Task instructions> In the records below, find the line containing "לפני הכניסה לקבלת הפרק תהילים יעברו" and the line containing "Ver el Texto Completo del Fallo". Give again exactly those lines and every line between them, omitting the pictures.

+++ Dataset entries +++

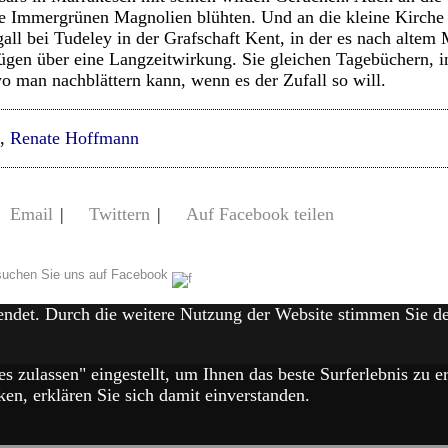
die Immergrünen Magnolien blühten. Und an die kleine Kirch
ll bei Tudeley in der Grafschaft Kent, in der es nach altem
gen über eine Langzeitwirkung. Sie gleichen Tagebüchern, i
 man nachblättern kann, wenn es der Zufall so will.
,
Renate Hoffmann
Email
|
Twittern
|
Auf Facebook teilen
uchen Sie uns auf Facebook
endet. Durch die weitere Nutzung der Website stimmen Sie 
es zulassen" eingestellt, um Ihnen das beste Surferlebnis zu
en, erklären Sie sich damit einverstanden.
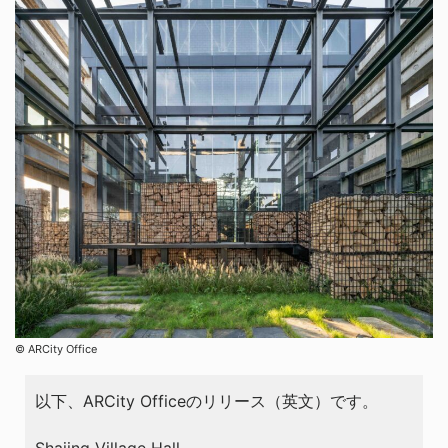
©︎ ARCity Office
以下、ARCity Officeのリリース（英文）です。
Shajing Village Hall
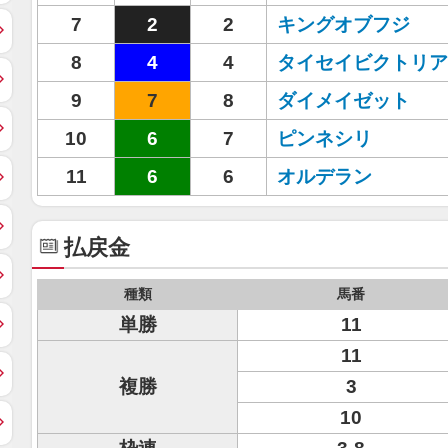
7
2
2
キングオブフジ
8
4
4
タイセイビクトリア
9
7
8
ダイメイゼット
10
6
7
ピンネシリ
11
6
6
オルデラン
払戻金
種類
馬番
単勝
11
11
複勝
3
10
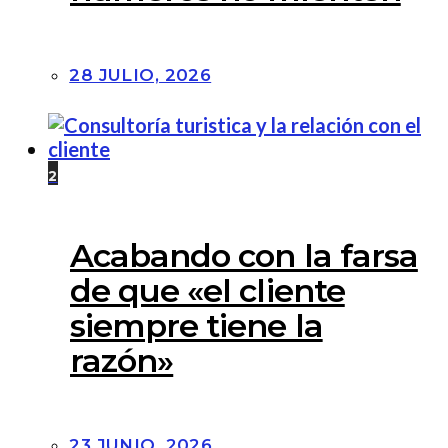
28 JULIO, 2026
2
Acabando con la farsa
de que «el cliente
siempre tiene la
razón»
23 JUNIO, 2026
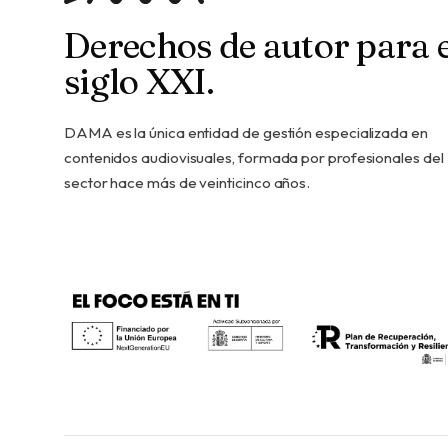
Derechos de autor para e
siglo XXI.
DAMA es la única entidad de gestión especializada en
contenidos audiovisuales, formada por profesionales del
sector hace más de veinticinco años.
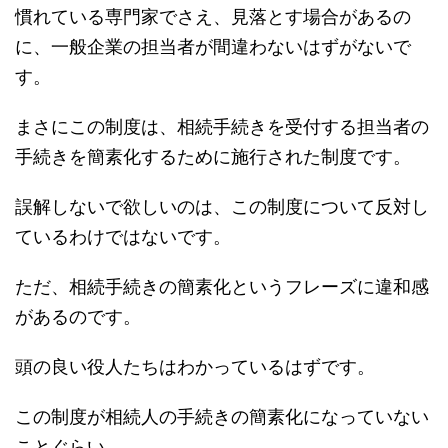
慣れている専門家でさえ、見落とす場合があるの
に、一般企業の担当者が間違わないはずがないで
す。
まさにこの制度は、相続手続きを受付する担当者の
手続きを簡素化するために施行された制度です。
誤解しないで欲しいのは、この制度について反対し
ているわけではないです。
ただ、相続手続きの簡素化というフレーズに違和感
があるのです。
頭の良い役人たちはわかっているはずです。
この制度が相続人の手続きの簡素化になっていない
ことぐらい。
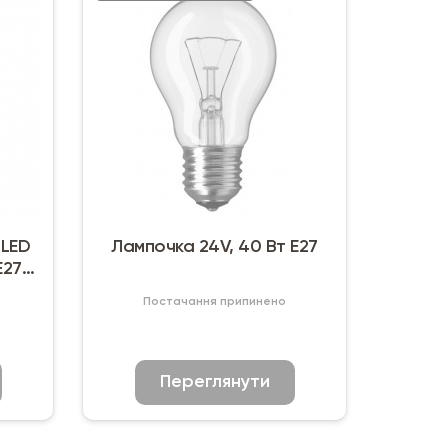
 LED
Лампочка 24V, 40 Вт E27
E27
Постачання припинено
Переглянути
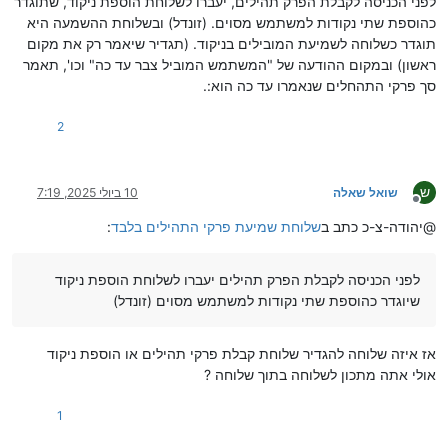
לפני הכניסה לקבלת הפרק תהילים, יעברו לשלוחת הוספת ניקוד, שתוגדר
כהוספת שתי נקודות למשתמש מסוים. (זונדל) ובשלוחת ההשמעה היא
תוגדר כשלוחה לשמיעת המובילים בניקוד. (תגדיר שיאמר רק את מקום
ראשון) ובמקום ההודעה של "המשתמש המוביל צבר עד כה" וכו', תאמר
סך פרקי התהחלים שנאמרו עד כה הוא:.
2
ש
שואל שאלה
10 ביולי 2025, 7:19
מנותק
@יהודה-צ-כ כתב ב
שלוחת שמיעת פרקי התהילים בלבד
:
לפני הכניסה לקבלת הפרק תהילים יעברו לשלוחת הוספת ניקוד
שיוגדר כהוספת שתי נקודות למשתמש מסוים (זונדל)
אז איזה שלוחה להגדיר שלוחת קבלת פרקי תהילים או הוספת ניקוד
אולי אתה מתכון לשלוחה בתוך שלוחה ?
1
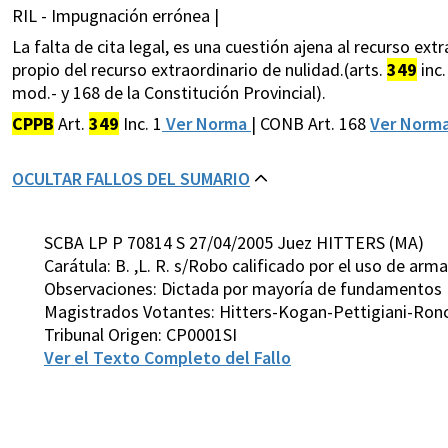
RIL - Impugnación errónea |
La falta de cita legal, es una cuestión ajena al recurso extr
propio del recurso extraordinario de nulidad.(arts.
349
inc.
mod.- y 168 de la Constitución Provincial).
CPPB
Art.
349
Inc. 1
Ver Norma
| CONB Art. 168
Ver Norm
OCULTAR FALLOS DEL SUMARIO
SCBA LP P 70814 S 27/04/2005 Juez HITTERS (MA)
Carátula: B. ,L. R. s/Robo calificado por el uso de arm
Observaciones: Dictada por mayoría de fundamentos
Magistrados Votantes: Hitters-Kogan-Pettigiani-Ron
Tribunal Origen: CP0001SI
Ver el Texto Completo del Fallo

+++
+++ Dataset entries +++

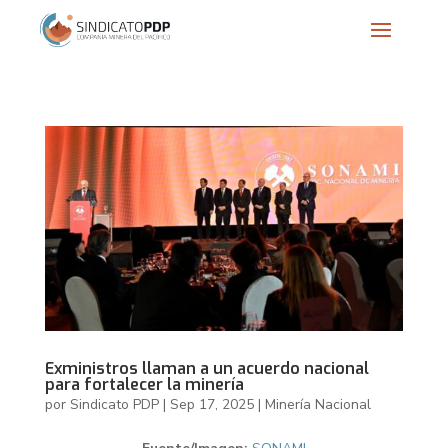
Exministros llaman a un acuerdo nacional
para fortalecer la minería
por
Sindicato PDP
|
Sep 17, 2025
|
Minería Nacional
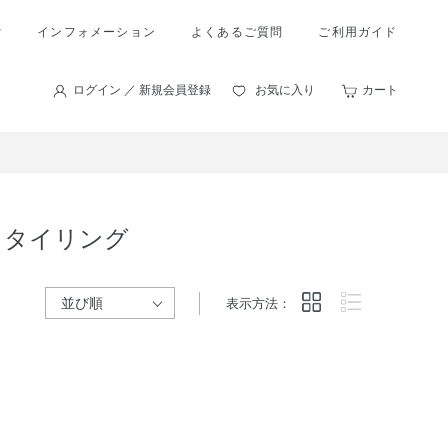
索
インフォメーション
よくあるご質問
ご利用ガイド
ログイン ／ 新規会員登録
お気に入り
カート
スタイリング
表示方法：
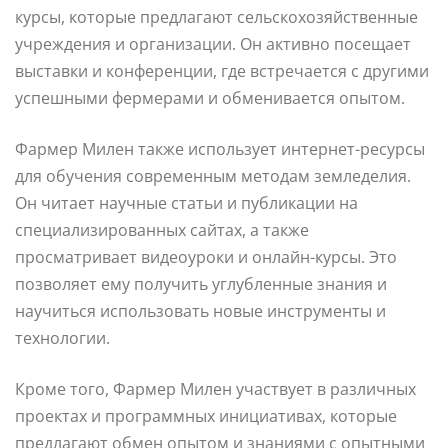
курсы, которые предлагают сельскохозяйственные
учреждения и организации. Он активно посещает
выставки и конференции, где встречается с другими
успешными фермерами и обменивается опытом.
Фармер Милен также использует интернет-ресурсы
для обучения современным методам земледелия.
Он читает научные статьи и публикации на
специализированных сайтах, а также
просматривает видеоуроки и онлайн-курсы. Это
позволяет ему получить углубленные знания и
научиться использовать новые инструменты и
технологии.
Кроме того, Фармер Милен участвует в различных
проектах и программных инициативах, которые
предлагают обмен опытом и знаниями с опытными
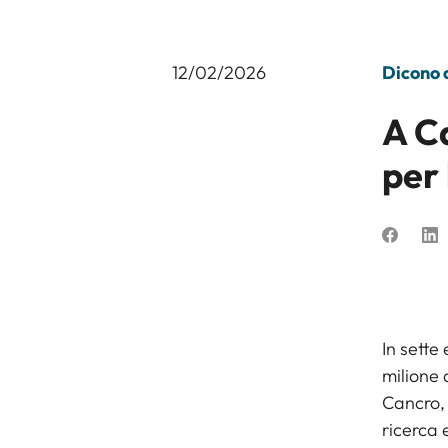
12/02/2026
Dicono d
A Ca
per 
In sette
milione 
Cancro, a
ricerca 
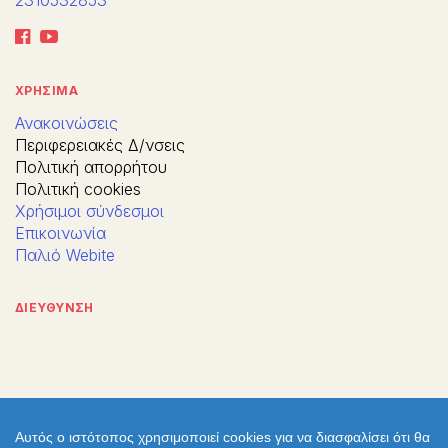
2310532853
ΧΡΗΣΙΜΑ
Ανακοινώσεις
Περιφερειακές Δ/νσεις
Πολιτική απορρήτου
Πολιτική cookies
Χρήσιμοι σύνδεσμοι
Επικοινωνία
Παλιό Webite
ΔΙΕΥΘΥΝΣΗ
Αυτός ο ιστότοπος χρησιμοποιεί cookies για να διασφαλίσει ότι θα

+++

Response>
לפני הכניסה לקבלת הפרק תהילים יעברו לשלוחת הוספת ניקוד
שיוגדר כהוספת שתי נקודות למשתמש מסוים (זונדל)
אז איזה שלוחה להגדיר שלוחת קבלת פרקי תהילים או הוספת ניקוד
אולי אתה מתכון לשלוחה בתוך שלוחה ?
1
RIL - Impugnación errónea |
La falta de cita legal, es una cuestión ajena al recurso extr
propio del recurso extraordinario de nulidad.(arts.
349
inc.
mod.- y 168 de la Constitución Provincial).
CPPB
Art.
349
Inc. 1
Ver Norma
| CONB Art. 168
Ver Norm
OCULTAR FALLOS DEL SUMARIO
SCBA LP P 70814 S 27/04/2005 Juez HITTERS (MA)
Carátula: B. ,L. R. s/Robo calificado por el uso de arm
Observaciones: Dictada por mayoría de fundamentos
Magistrados Votantes: Hitters-Kogan-Pettigiani-Ron
Tribunal Origen: CP0001SI
Ver el Texto Completo del Fallo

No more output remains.